Aside from creating this design for Cinelli, Benaroya has also contributed artwork for New York's Lincoln Center, The New York Times, The Los Angeles Times and Ralph Lauren.
Sportful NoRain Cap
A functional offering from Sportful, the Fiandre NoRain cap is fully waterproof. All seams are fully sealed, creating a wind and rain proof layer that can sit below your helmet, keeping you comfortable as nature does its worst.
Alé UV Protection Sunny Cap
Back in completely the other direction - the Alé creation is made from a lightweight Polyamide and Elastane mix with 50+ UPF protection. Particularly handy for the 'follically challenged' riders who don't have quite the same under helmet coverage as others.
Z Vetements retro cotton cycling club
Show the young'uns up with a this throwback to the 80s/90s. A replica of the cap worn by the Z team, between 1987 and 1992. It's made in Italy and constructed from a mixture of Polyester and cotton.
Castelli Fausto Cap
Named after the Italian legend, Fausto Coppi, this Polyester/Cotton mix cap aims to combine tradition with modernity - using the age old style and combining it with flashes of colour beneath the peak.
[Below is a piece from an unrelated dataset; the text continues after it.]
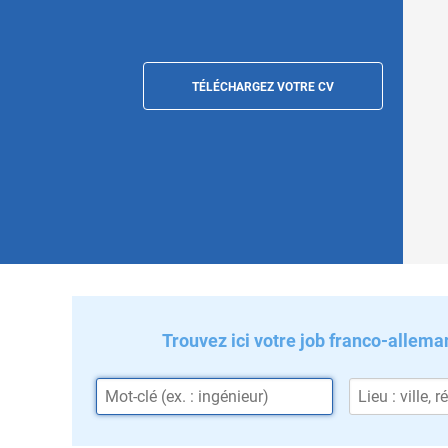
TÉLÉCHARGEZ VOTRE CV
Trouvez ici votre job franco-allema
dhb Blok cycling cap - Astro
Blok is dhb's graphically inspired collection of brightly coloured but hard wearing kit - and this cap is designed to top off an outfit. However, there's nothing stopping you pairing it with whatever you have on - and it's made from a quality lightweight fabric that will offer plenty of breathability.
Rapha lightweight cap
A plain and simple looking cap from Rapha, the fabric is a cotton and Elastane mix, offering plenty of stretch. There are a few nice techy features, such as a water resistant finish, moisture wicking lining and anti-bacterial tape with elastic fastener around the rear.
Michelle Arthurs-Brennan is Cycling Weekly's Tech Editor, and is responsible for managing the tech news and reviews both on the website and in Cycling Weekly magazine.
A traditional journalist by trade, Arthurs-Brennan began her career working for a local newspaper, before spending a few years at Evans Cycles, then combining writing and her love of bicycles first at Total Women's Cycling and then Cycling Weekly.
When not typing up reviews, news, and interviews Arthurs-Brennan is a road racer who also enjoys track riding and the occasional time trial, though dabbles in off-road riding too (either on a mountain bike, or a 'gravel bike'). She is passionate about supporting grassroots women's racing and founded the women's road race team 190rt.
She rides bikes of all kinds, but favourites include a custom carbon Werking road bike as well as the Specialized Tarmac SL6.